THE MEMORIES WILL LAST!
½ MILE ON YOUR LEFT

Even though he’d seen them on his other visits to Raymond and his old lady, there was something about the visual rhythm of them passing by as he sped up the road, throbbing in his eyes like a dull strobe. They commanded his attention and he read each one of them every single time, as if the visit before and the one before that and the third and second and first didn’t matter. He needed reminding. Yes, this way to Tigertown. The memories will last.

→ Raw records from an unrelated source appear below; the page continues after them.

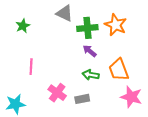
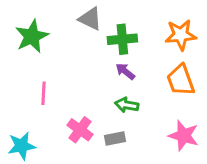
orange star: (116, 25) -> (181, 35), moved, turned -30
green star: (23, 26) -> (32, 36), size x1.6
orange trapezoid: (119, 70) -> (181, 80), moved

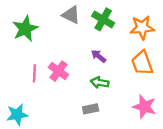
green cross: (122, 39) -> (103, 19), moved, turned 35
pink cross: (80, 130) -> (58, 71), moved

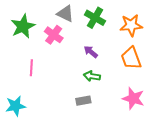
pink cross: (58, 71) -> (54, 35), moved

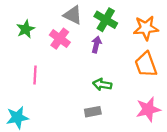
green star: (23, 26) -> (26, 29), size x0.7
purple arrow: (91, 52) -> (96, 44), moved, turned 64
pink star: (133, 98) -> (148, 109), turned -30

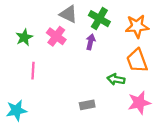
green star: (26, 29) -> (24, 37), moved
green arrow: (102, 85) -> (116, 79), moved

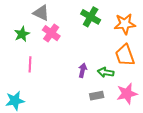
gray triangle: (68, 14) -> (41, 13), moved
purple arrow: (91, 42) -> (82, 70), moved
gray rectangle: (87, 105) -> (97, 96), moved

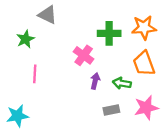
green cross: (91, 17) -> (109, 33), moved, turned -30
pink cross: (51, 33) -> (84, 55), moved

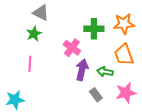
green star: (25, 39) -> (34, 34), moved
purple arrow: (95, 81) -> (82, 70), size x1.5
gray rectangle: (111, 110) -> (96, 95), turned 64

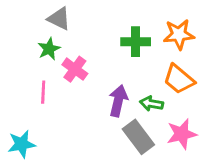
pink cross: (72, 48) -> (75, 69), moved
orange trapezoid: (124, 55) -> (179, 79), turned -30
gray rectangle: (96, 95) -> (138, 137), size x1.6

Before he took the turn for Route 30, Orrin glanced at the plywood board affixed with rusted baling wire to the EXIT 42 marker that read:

TIGER TOWN NEXT EXIT—2MI. EAST

Before that were the entrance ramp and the city streets in Bannock Falls and the driveway of the Dead Soldiers MC clubhouse. Setting all these future memories in motion was President Bunker sitting on a barstool smoking an American Spirit unfiltered and saying, “You tell him, if he couldn’t afford the interest, he never shoulda taken out the loan.”

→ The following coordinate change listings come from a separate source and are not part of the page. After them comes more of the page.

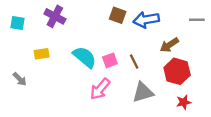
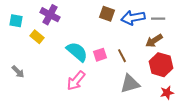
gray line: (197, 20) -> (158, 19), moved
yellow rectangle: (42, 54) -> (37, 37), moved, turned 48
pink arrow: (100, 89) -> (76, 81), moved

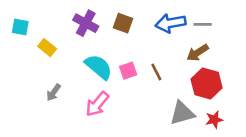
brown square: (107, 14) -> (123, 23), moved
purple cross: (50, 15) -> (86, 23), moved
gray arrow: (18, 72) -> (54, 93), moved, turned 80
gray triangle: (130, 84) -> (182, 113), moved

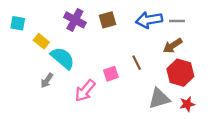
brown square: (123, 23) -> (108, 20), turned -36
cyan semicircle: (99, 67) -> (63, 58), moved
pink square: (128, 71) -> (111, 74), moved

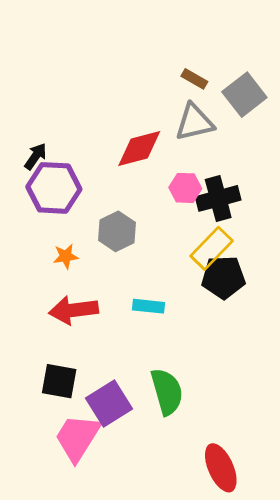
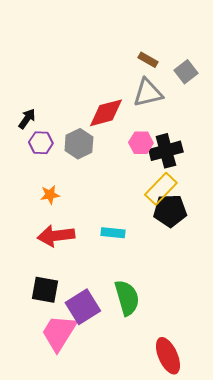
gray square: (244, 95) -> (186, 72), size x0.7
purple hexagon: (54, 188) -> (41, 143), size x0.6
gray hexagon: (117, 231) -> (79, 144), moved

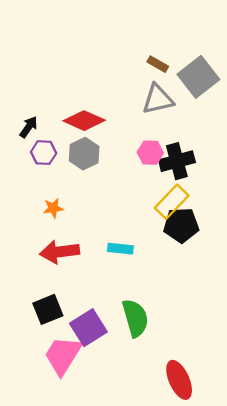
gray square: (186, 72) -> (198, 77), size x1.6
red diamond: (106, 113) -> (84, 121), moved, turned 39
black square: (45, 290) -> (48, 309), turned -32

The movement of time seemed to still while Orrin existed in a ghost world of memories. If he hadn’t bought his first bike, if he hadn’t met “Demon” Langan in The Rising Phoenix bar, if he hadn’t become a Prospect and earned his rocker patches, if he hadn’t been loyal and dependable and stood for the vote to be Sergeant at Arms, if he hadn’t had the day off of work and gone into the clubhouse for a whiskey and a few laughs, everything might’ve turned out differently.

If.

But none of that had gone differently. These were the choices he’d made. The collection of decisions that brought him to the present moment where he sat in a straight-backed chair in a rundown ex-farmhouse turned roadside attraction halfway to Vulcan Hot Springs trying not to puke at the sight of brains and the smell of blood and gun smoke.

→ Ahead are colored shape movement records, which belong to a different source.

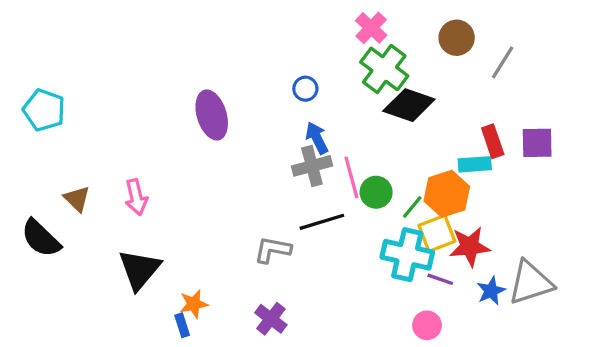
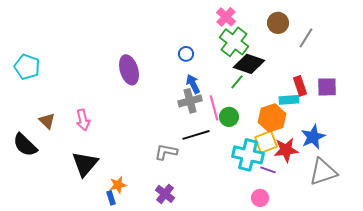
green line: (412, 207) -> (237, 82), moved
blue star: (491, 291) -> (313, 137), moved, size x1.4

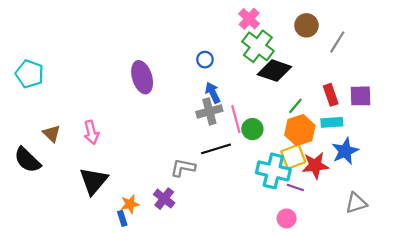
green line: (237, 82) -> (295, 106), moved
cyan rectangle: (289, 100) -> (332, 122), moved
gray triangle: (323, 172) -> (356, 203), moved, size x0.7
purple cross: (165, 194) -> (164, 199), moved

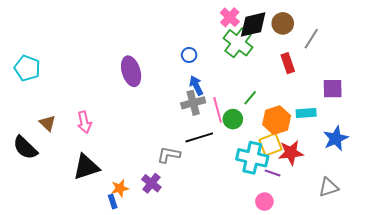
black diamond: (274, 71) -> (253, 24), moved, turned -32
red rectangle: (331, 95) -> (288, 63), moved
green line: (295, 106) -> (250, 98), moved
blue star: (345, 151) -> (336, 138), moved
black triangle: (94, 181) -> (86, 167), turned 32

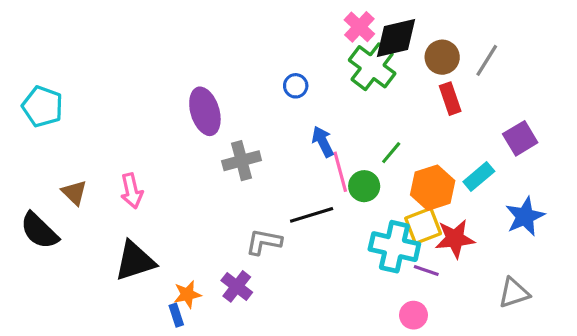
brown circle: (283, 23) -> (442, 57), moved
blue arrow: (196, 86) -> (323, 142), moved
purple square: (333, 89) -> (520, 138), turned -30
gray cross: (193, 103) -> (242, 161), moved
cyan rectangle: (306, 113) -> (479, 177), turned -36

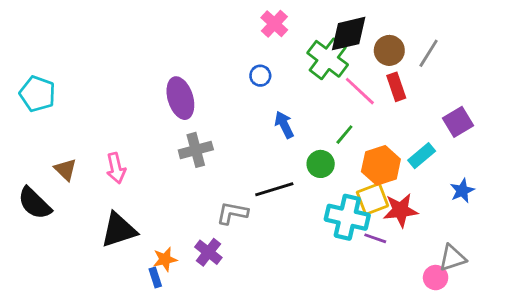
pink cross: (359, 27) -> (274, 24), moved
gray cross: (242, 161) -> (196, 150), moved
pink line: (340, 172) -> (360, 91), moved, turned -32
blue star: (525, 216) -> (462, 191), size x0.7
pink circle: (414, 315) -> (436, 278), moved

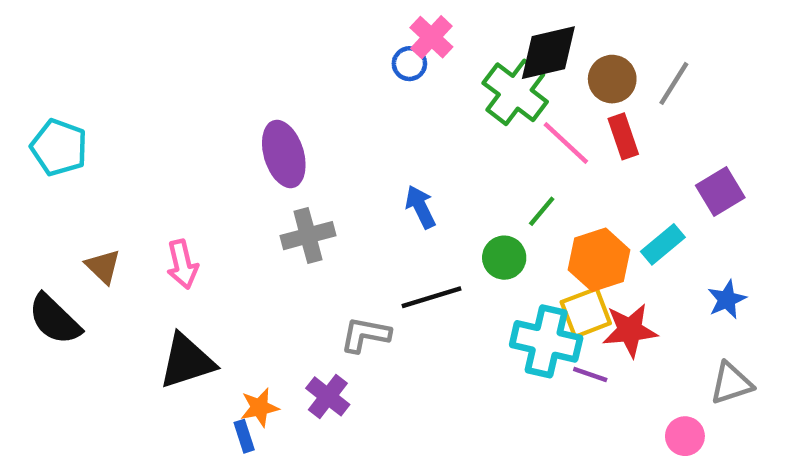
blue circle: (260, 76) -> (409, 64), moved
blue arrow: (284, 125) -> (420, 207), moved
gray triangle: (452, 258) -> (731, 383), moved

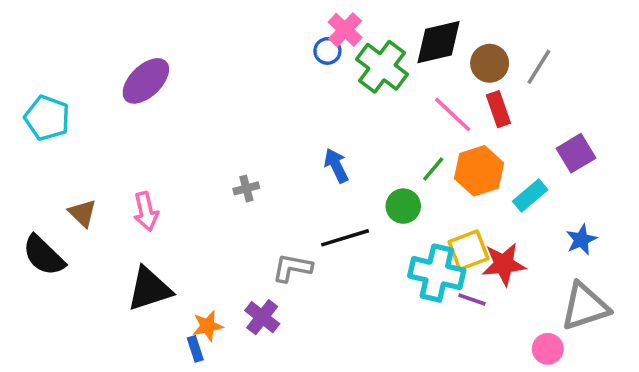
green cross: (515, 92) -> (382, 67), moved
purple ellipse: (284, 154) -> (146, 81), moved, turned 63
gray cross: (308, 236) -> (246, 188), size x0.6
orange hexagon: (599, 260) -> (479, 171), moved
gray triangle: (731, 383) -> (585, 307), size x1.4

The distant clack of the hand cannon dropping onto the glass table top, and the sharp crack of it giving way and spilling hot steel and shards into the floor below set time moving forward again. Reality surged into motion and flowed around Orrin as his legs spasmed straight, trying to propel him away from the blast that was already long gone. His chair tipped and he went over, falling backwards, sprawling gracelessly on his back as the ancient boxy television on the entertainment centre behind him wobbled and threatened to mash his own brains into the deep-pile carpet.

Orrin scrambled to his feet, his head swimming and lungs struggling for fresh air while all he breathed was the stench of the piss and shit filling Raymond’s Wranglers intermingling with the other odours of squalor. He bent down and put his hands on his knees, panting, trying to slow the beat of his heart. He was fluent in the language of violence—it had been taught to him early—but ever since his fourteenth year when he grew taller than his old man, it had always been uttered in his voice. He guided the hand that determined when and where and how that language was recorded and what message was sent. He’d done terrible things to living men before, but he’d never seen anyone blow his own head off. That troubled him in a deep place he didn’t know existed until now. A place of uncertainty and loss of control. Writ on the wall in front of him was an accusation in someone else’s script, an indictment he couldn’t answer, but one he might be held to account for anyway. His command over the situation had been wrenched away, and he couldn’t see what was coming next any better than Raymond could see anything anymore.

It was time to go.

He tugged his riding gloves up tighter, assuring himself he was still wearing them and didn’t have to wipe any fingerprints off of the chair or the doorknobs. His hearing slowly came back to life and he heard the ambient sounds of a house return. The refrigerator was running. A fan in the window struggled to move the summer heat around. He was repeating, “Aw fuck, aw fuck, aw fuck,” and hadn’t noticed that he’d been speaking until that moment. He backed up and pawed blindly at the door handle, unwilling to turn his back on the corpse, knowing it couldn’t get up to follow him, but still too unnerved to look away. The latch clicked and released and he pulled the door open and pushed against the screen with his ass. The hinges shrieked, and behind him he heard a low huff and growl.